Sencha is brewed with ungrounded, steamed leaves and should be steeped for a short time for a pale-colored brew, or longer for a richly colored tea. Because it requires a fine filter and room for leaves to expand, a Japanese teapot called a kyusu is the best choice for brewing Sencha, which is then served in small round cups.

The word sencha also means the practice of preparing, serving and drinking Japanese leaf tea with a deep spiritual appreciation for art, culture and philosophy. Here’s how to serve it traditionally:

A Traditional Japanese Tea Service

A Japanese tea ceremony involves more than just preparing tea; it’s also an opportunity for spiritual cleansing and being in harmony with nature. Whether you’re inside or out, take some time to sit quietly with your guests and bring attention to the present moment before offering a sweet treat to start the ritual.
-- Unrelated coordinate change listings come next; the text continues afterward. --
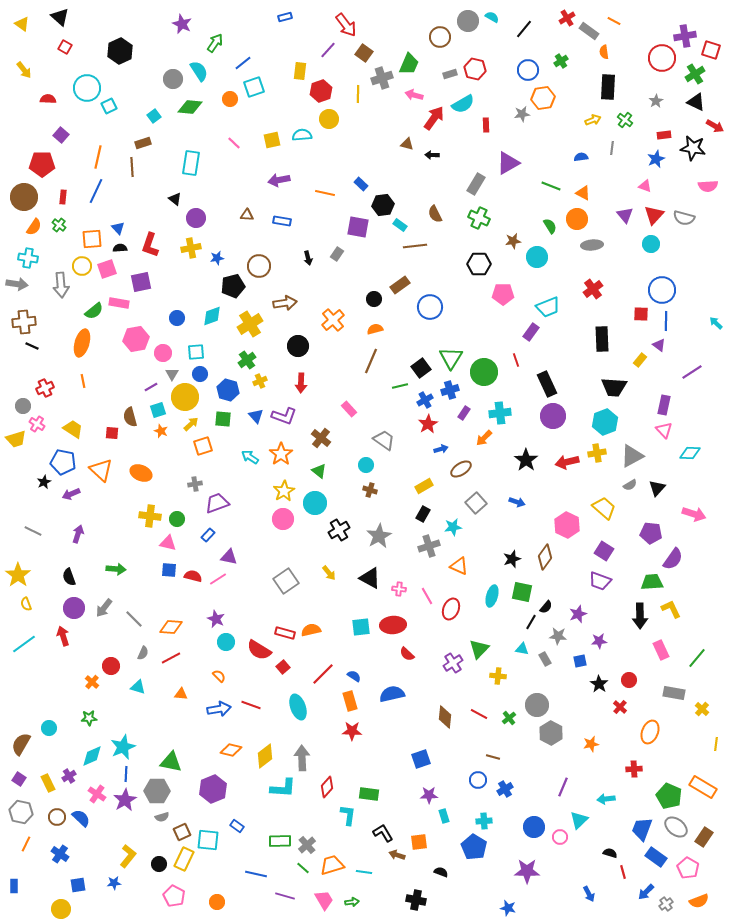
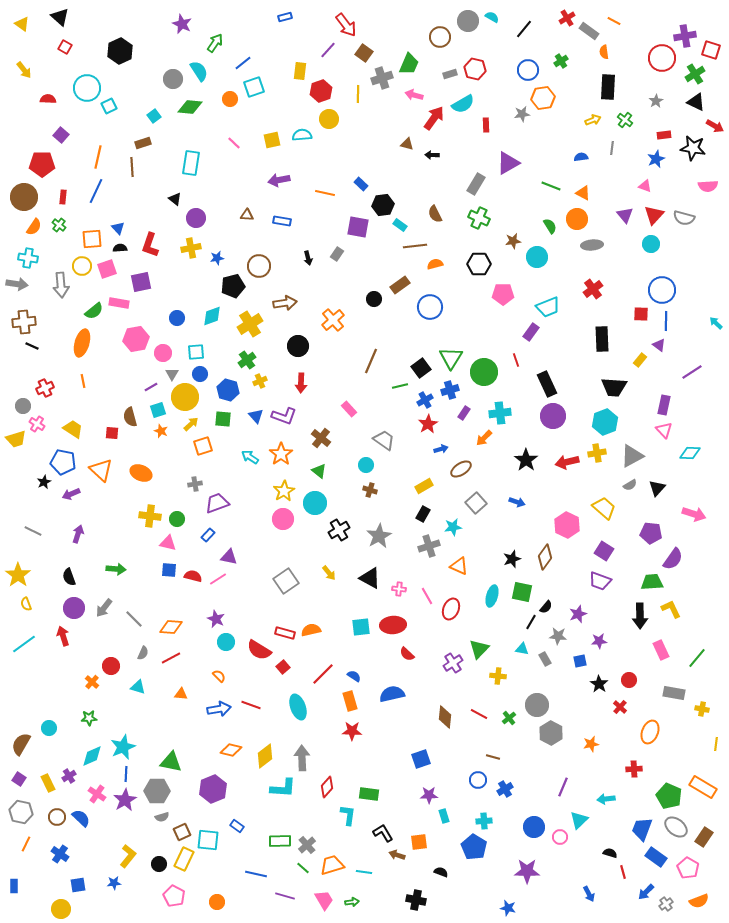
orange semicircle at (375, 329): moved 60 px right, 65 px up
yellow cross at (702, 709): rotated 32 degrees counterclockwise
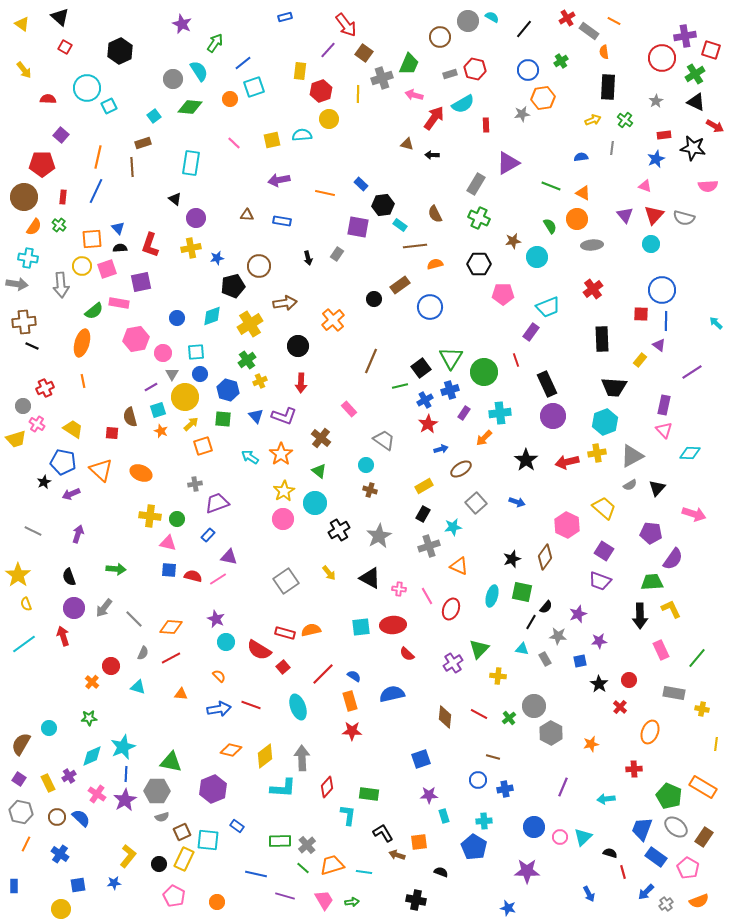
gray circle at (537, 705): moved 3 px left, 1 px down
blue cross at (505, 789): rotated 21 degrees clockwise
cyan triangle at (579, 820): moved 4 px right, 17 px down
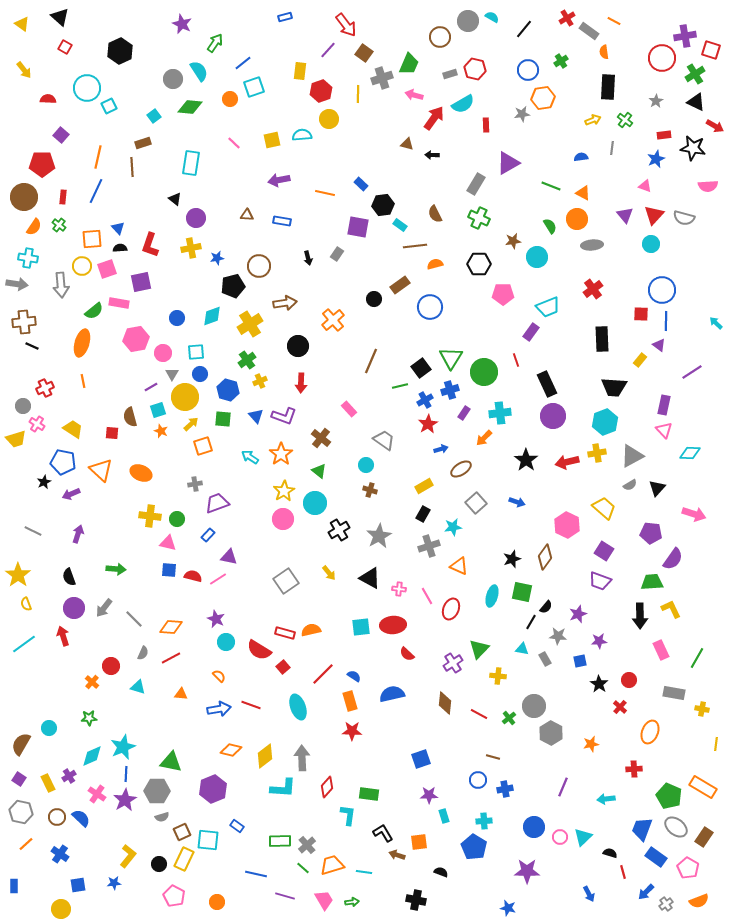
green line at (697, 658): rotated 10 degrees counterclockwise
brown diamond at (445, 717): moved 14 px up
orange line at (26, 844): rotated 21 degrees clockwise
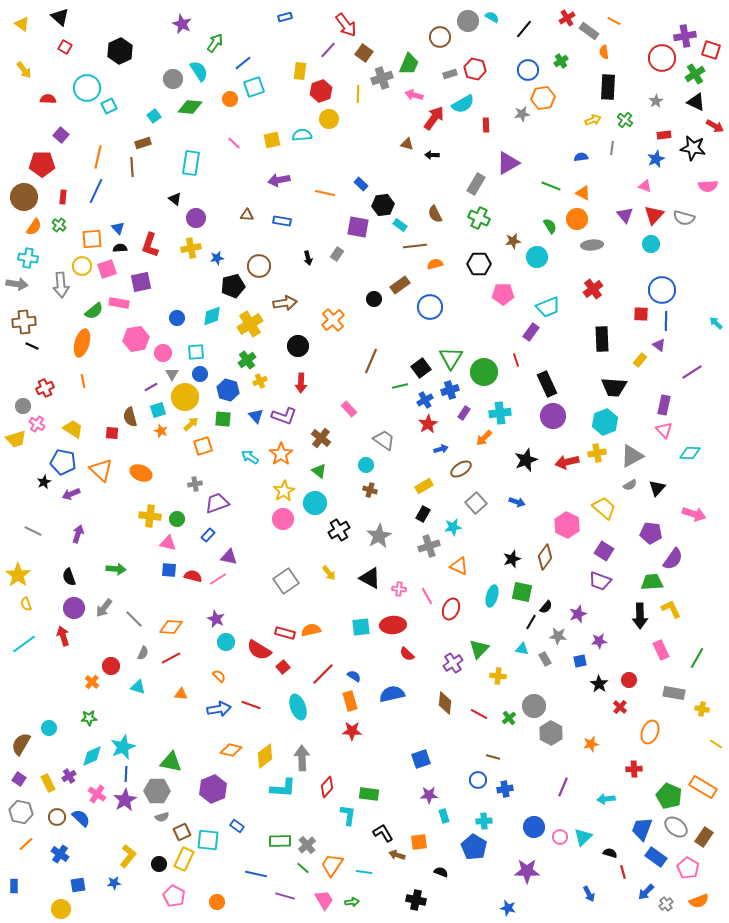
black star at (526, 460): rotated 15 degrees clockwise
yellow line at (716, 744): rotated 64 degrees counterclockwise
orange trapezoid at (332, 865): rotated 40 degrees counterclockwise
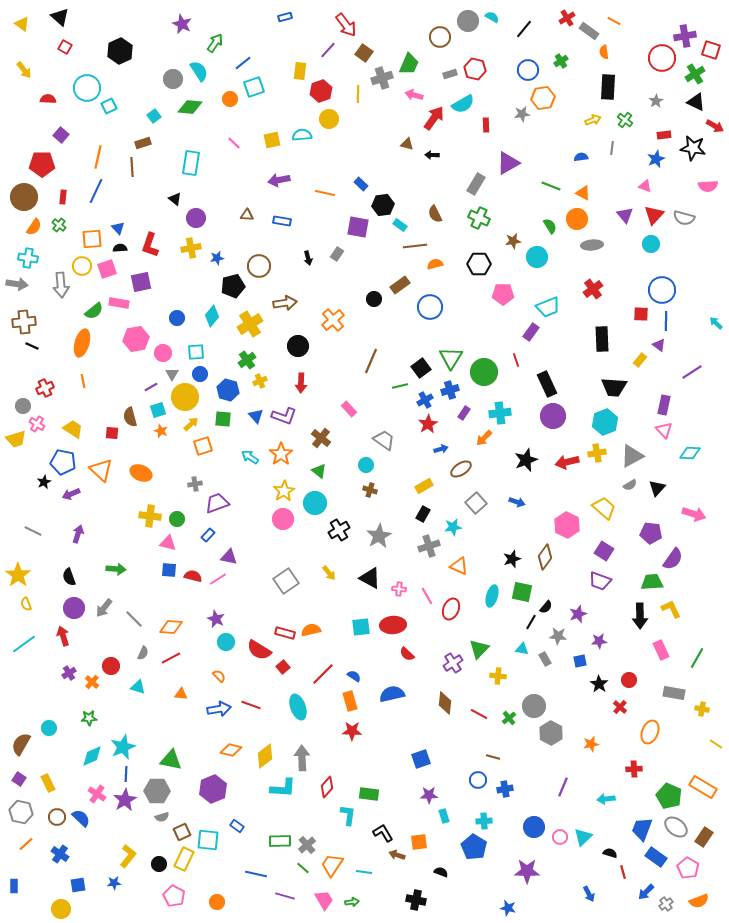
cyan diamond at (212, 316): rotated 30 degrees counterclockwise
green triangle at (171, 762): moved 2 px up
purple cross at (69, 776): moved 103 px up
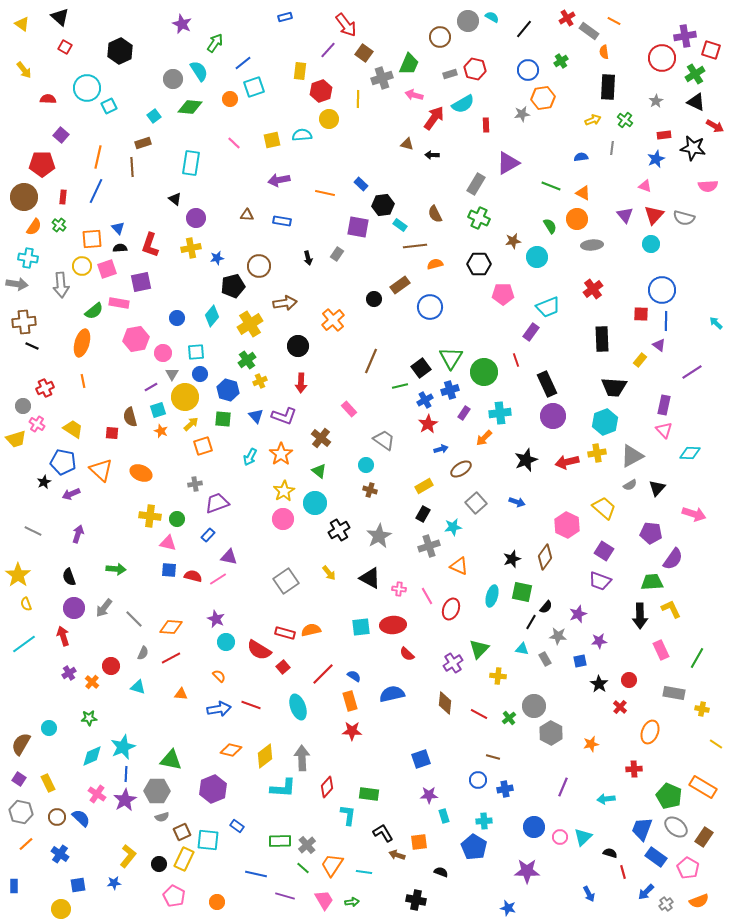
yellow line at (358, 94): moved 5 px down
cyan arrow at (250, 457): rotated 96 degrees counterclockwise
  • Boil water until it just reaches a simmer, then remove from heat and let it cool a bit. If the water is too hot, the tea will be bitter. Brewing it at a lower temperature will make sure the aromatic flavor will not be overpowered. Sencha tastes best between 160 and 170 degrees F (70–80 degrees C).
  • Rinse a ceramic teapot with hot water so the tea is not cooled down by the pot itself.
  • Place loose tea leaves in the warmed pot, using one teaspoon of tea for each eight-ounce cup of water.
  • Pour water over the tea leaves and let them steep for one to three minutes, then strain out the tea leaves.
  • Japanese green tea is traditionally served in small, ceramic cups that are white inside.
  • Place the cups and pot on a tray.
  • Drink green tea straight; adding sugar or milk distorts the unique flavor.
  • Fill each cup a third of the way, then pour the second third in each cup, and then fill each cup to 70% full. In Japanese society, pouring a full cup of tea is considered impolite.
  • Hold your cup with your right hand while supporting it with your left hand. Using both hands is polite etiquette in Japan.
  • Drink your tea quietly without slurping, and cool it by setting it down on the table, not blowing on it.
  • Pair green tea with sweet, mildly flavored snacks, such as rice crackers, pound cake or mochi, a sweet rice.